Baca berita tanpa iklan. Gabung Kompas.com+

Kegelisahan Hati Mereka yang Akan Digusur...

Kompas.com - 08/09/2015, 11:30 WIB
Hilda B Alexander

Penulis

JAKARTA, KOMPAS.com - Gestur lelaki ini tak lagi cergas seperti awal tahun 1970-an saat mendaftarkan diri menjadi taruna muda TNI Angkatan Darat (AD) di Kebon Baru, Tebet, Jakarta Selatan. Meski demikian, ingatannya setajam parang warisan sang ayah, Argaya, yang merupakan bintara TNI AD berpangkat sersan dua.

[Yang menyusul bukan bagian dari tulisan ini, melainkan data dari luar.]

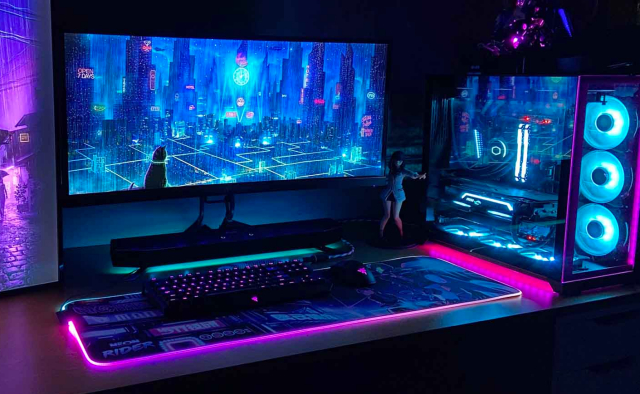 Locate an element on the screen. Image resolution: width=640 pixels, height=394 pixels. cpu tower is located at coordinates (545, 164). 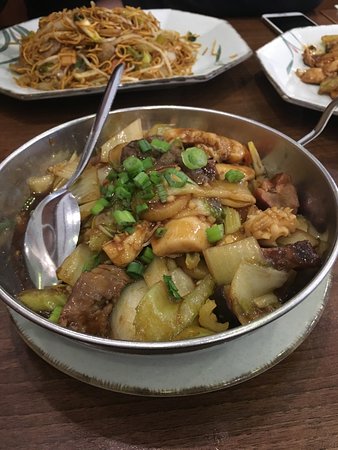 At what (x,y) coordinates should I click in order to perform the action: click on plate. Please return your answer as a coordinate pair (x, y). This screenshot has width=338, height=450. Looking at the image, I should click on (279, 75). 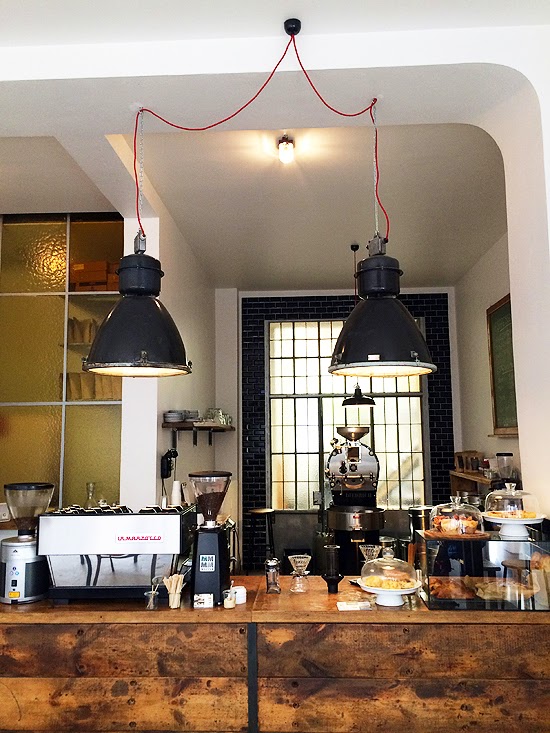 Image resolution: width=550 pixels, height=733 pixels. What are the coordinates of `coffee press` in the screenshot? It's located at (362, 470). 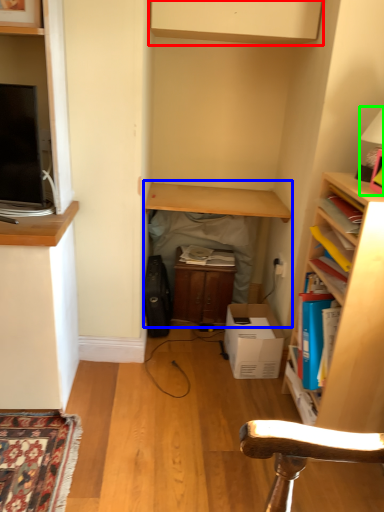 Question: Which object is positioned farthest from cabinetry (highlighted by a red box)? Select from table (highlighted by a blue box) and lamp (highlighted by a green box).

Choices:
 (A) table
 (B) lamp

Answer: (A)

M Yusuf, lelaki 55 tahun itu yang juga Ketua RT 07/14 mengingat masa-masa mudanya di Kampung Kebon Sayur, Kelurahan Bidaracina, Kecamatan Jatinegara, Jakarta Timur. Menurut dia, kampung halamannya pada empat dekade silam masih hijau royo-royo, berupa kebun yang ditanami berbagai macam sayuran. 

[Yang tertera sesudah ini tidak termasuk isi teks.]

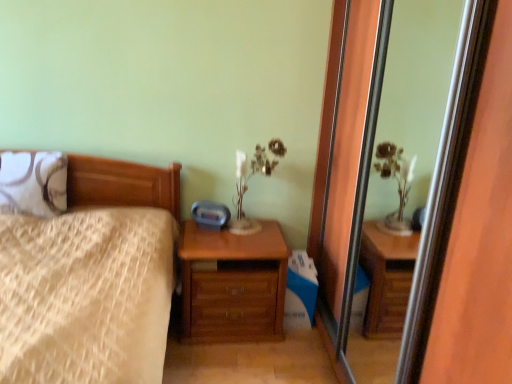 Question: Is matte white glass table lamp at upper center to the left of white textured pillow at left from the viewer's perspective?

Choices:
 (A) yes
 (B) no

Answer: (B)

Question: Is matte white glass table lamp at upper center touching white textured pillow at left?

Choices:
 (A) no
 (B) yes

Answer: (A)

Question: From the image's perspective, is matte white glass table lamp at upper center below white textured pillow at left?

Choices:
 (A) no
 (B) yes

Answer: (B)

Question: Is matte white glass table lamp at upper center far from white textured pillow at left?

Choices:
 (A) yes
 (B) no

Answer: (B)

Question: From the image's perspective, would you say matte white glass table lamp at upper center is positioned over white textured pillow at left?

Choices:
 (A) no
 (B) yes

Answer: (A)

Question: In terms of size, does transparent glass screen door at center appear bigger or smaller than white textured pillow at left?

Choices:
 (A) small
 (B) big

Answer: (B)

Question: Considering their positions, is transparent glass screen door at center located in front of or behind white textured pillow at left?

Choices:
 (A) front
 (B) behind

Answer: (A)

Question: Is transparent glass screen door at center wider or thinner than white textured pillow at left?

Choices:
 (A) wide
 (B) thin

Answer: (B)

Question: Which is correct: transparent glass screen door at center is inside white textured pillow at left, or outside of it?

Choices:
 (A) outside
 (B) inside

Answer: (A)

Question: Visually, is matte white glass table lamp at upper center positioned to the left or to the right of wooden bed at left?

Choices:
 (A) right
 (B) left

Answer: (A)

Question: Considering the positions of matte white glass table lamp at upper center and wooden bed at left in the image, is matte white glass table lamp at upper center bigger or smaller than wooden bed at left?

Choices:
 (A) big
 (B) small

Answer: (B)

Question: Considering the positions of point [265, 165] and point [113, 331], is point [265, 165] closer or farther from the camera than point [113, 331]?

Choices:
 (A) closer
 (B) farther

Answer: (B)

Question: In terms of width, does matte white glass table lamp at upper center look wider or thinner when compared to wooden bed at left?

Choices:
 (A) thin
 (B) wide

Answer: (A)

Question: From a real-world perspective, is transparent glass screen door at center above or below matte white glass table lamp at upper center?

Choices:
 (A) above
 (B) below

Answer: (A)

Question: Considering the positions of transparent glass screen door at center and matte white glass table lamp at upper center in the image, is transparent glass screen door at center taller or shorter than matte white glass table lamp at upper center?

Choices:
 (A) tall
 (B) short

Answer: (A) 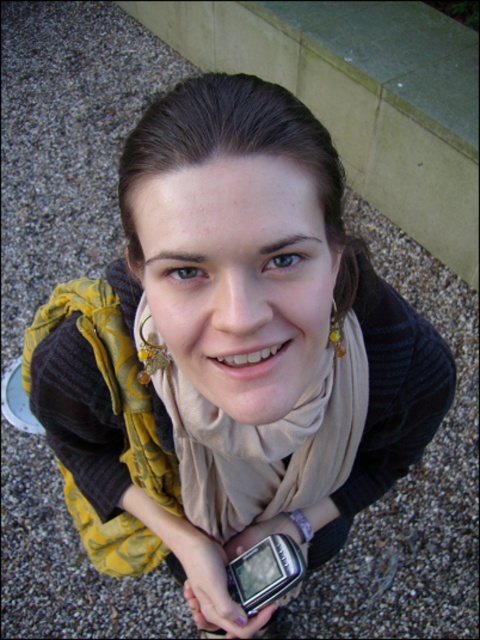 Which is in front, point (354, 451) or point (195, 556)?

Point (354, 451)

Is point (254, 428) farther from viewer compared to point (213, 618)?

No, (254, 428) is in front of (213, 618).

Image resolution: width=480 pixels, height=640 pixels. Find the location of `beige soft scarf at center`. beige soft scarf at center is located at coordinates (261, 436). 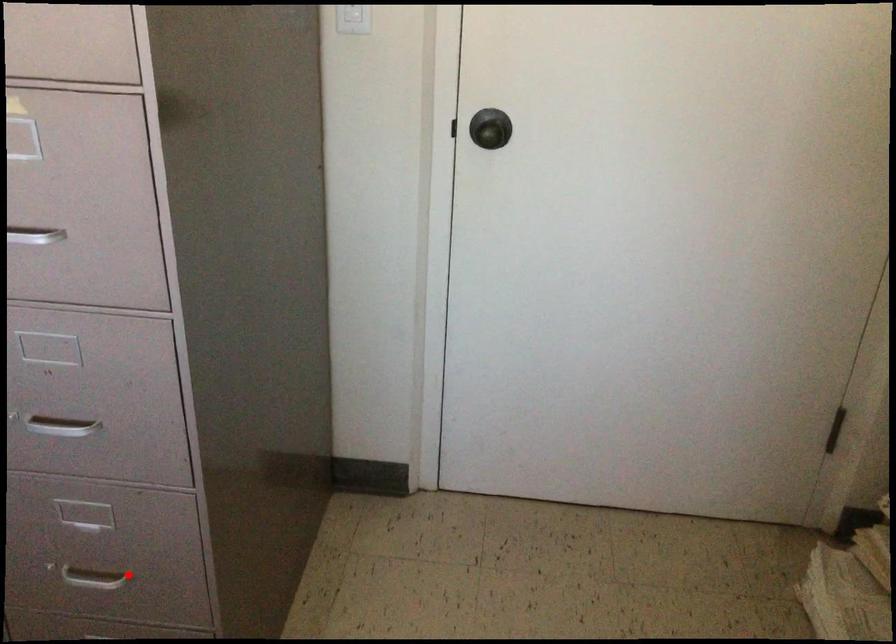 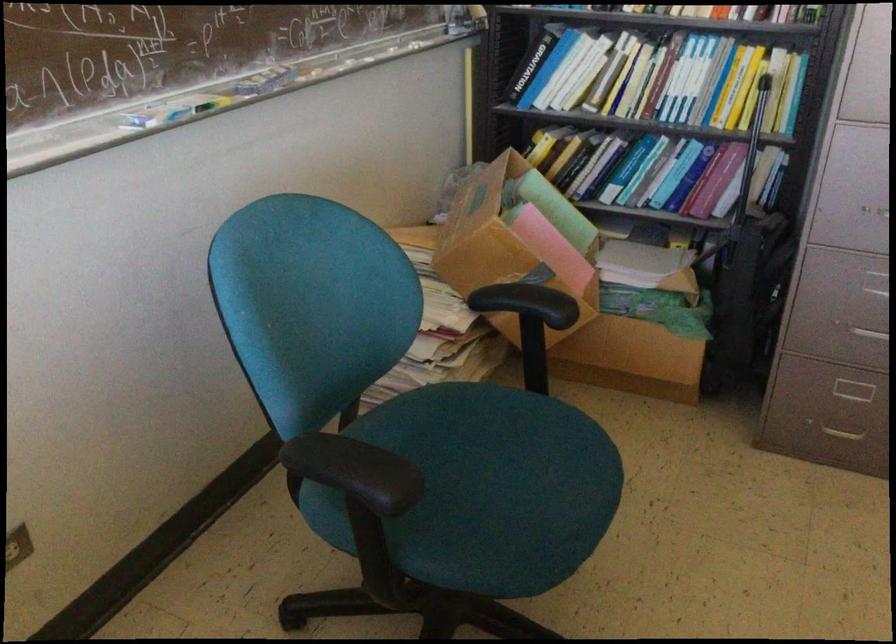 The point at the highlighted location is marked in the first image. Where is the corresponding point in the second image?

(869, 330)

Untuk mengairi kebun sayur itu, warga kampung menjadikan Kali Ciliwung sebagai sumber utamanya. Selain untuk mengairi kebun, juga keperluan masak, minum, mandi, cuci, dan kakus (MCK). 

"Kali Ciliwung adalah sumber penghidupan, sumber pengharapan, dan juga masa depan kami," tutur Yusuf saat ditemui Kompas.com, Sabtu lalu (29/8/2015).

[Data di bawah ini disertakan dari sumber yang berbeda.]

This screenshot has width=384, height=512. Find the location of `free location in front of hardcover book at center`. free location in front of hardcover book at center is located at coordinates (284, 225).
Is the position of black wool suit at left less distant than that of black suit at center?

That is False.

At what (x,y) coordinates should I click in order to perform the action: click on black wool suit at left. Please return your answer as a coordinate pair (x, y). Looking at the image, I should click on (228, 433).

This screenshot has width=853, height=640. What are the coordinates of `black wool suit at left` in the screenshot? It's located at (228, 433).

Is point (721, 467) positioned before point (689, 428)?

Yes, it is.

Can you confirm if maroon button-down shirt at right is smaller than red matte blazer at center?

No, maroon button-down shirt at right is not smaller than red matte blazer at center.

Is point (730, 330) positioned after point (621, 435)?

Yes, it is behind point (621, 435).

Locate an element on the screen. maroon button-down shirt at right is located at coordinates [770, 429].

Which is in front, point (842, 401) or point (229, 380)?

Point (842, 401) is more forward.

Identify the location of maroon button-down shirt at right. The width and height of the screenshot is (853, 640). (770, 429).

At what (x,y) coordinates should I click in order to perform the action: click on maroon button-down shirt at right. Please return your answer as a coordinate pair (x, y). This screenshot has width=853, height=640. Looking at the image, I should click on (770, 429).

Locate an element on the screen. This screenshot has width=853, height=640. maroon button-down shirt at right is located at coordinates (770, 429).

KOMPAS.com / RODERICK ADRIAN MOZES Bangunan rumah susun Cipinang Besar, Jalan Kebon Nanas, Jakarta Timur, Kamis (27/8/2015). Rusun ini direncanakan menjadi tempat relokasi warga Bukit Duri yang digusur karena proyek normalisasi Kali Ciliwung.
Saat itu, kata Yusuf, Kali Ciliwung tidaklah sesempit sekarang. Diameter Kali Ciliwung selebar lapangan Monas, bisa menampung dua buah kapal berlambung datar (tongkang) muatan barang. Airnya pun terbilang masih jernih dibandingkan kondisi aktual yang kotor, berlumpur, dan penuh sampah.

"Saya sering mandi di kali sepulang sekolah di STM Mesin Kalibata sana. Saya masih bisa melihat dengan jelas berbagai jenis ikan. Ikan sapu-sapu paling banyak di sini," imbuh kakek tiga orang cucu ini.

Seiring zaman berganti, dan pesatnya pembangunan, Kampung Kebon Sayur pun dipadati para migran urban dari berbagai daerah. Ada Batak, Sunda, Jawa, Ambon, Aceh, Papua, hingga Tionghoa yang memang menurut memori sejarah versi Yusuf adalah kalangan yang memiliki tanah dengan luas mayoritas. 

Yusuf mengklaim dirinya adalah pemilik sah tanah, dan bangunan yang ditempatinya sejak masih belia hingga membidani kelahiran generasi ketiga. Kepemilikan tersebut kemudian dilegalkan dalam bentuk Surat Perjanjian Jual Beli Rumah, Bangunan, Berikut Penyerahan Tanah Hak Negara yang tercatat di Kelurahan Bidaracina. 

Dalam surat perjanjian jual beli tersebut, sang ayah, Argaya menyepakati untuk menyerahkan rumah dengan luas bangunan sembilan kali lima meter (45 meter persegi), berikut tanah seluas limabelas kali tujuh meter (105 meter persegi). Atas penyerahan tanah dan bangunan tersebut, Yusuf menyerahkan imbal beli senilai Rp 5 juta. Jual beli tanah, dan bangunan tersebut disepakati pada 15 Februari 1992.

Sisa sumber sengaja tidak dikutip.